#### [DATA FOR THIS EXERCISE]
########################################

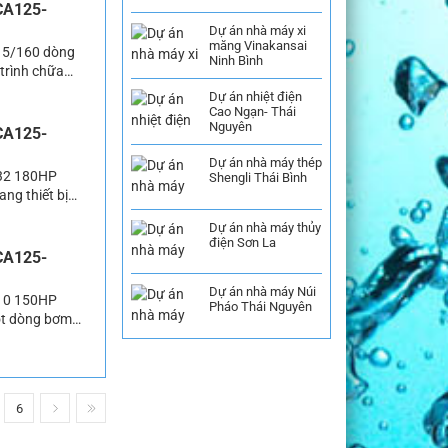
CA125-
Dự án nhà máy xi
măng Vinakansai
15/160 dòng
Ninh Bình
trình chữa
 suất lớn có
Dự án nhiệt điện
đáp ứng […]
Cao Ngạn- Thái
Nguyên
CA125-
Dự án nhà máy thép
132 180HP
Shengli Thái Bình
ng thiết bị
 thể nào thiếu
Dự án nhà máy thủy
ịnh đến công
điện Sơn La
CA125-
Dự án nhà máy Núi
110 150HP
Pháo Thái Nguyên
ột dòng bơm
ng việc chữa
 thì […]
6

########################################

#### [ACTION ITEM]
Only the lines from the one containing "điện Sơn La" through the end of the material should be reproduced, exactly, with both ends included.

#### [SOLUTION FOR THIS PROBLEM]
điện Sơn La
CA125-
Dự án nhà máy Núi
110 150HP
Pháo Thái Nguyên
ột dòng bơm
ng việc chữa
 thì […]
6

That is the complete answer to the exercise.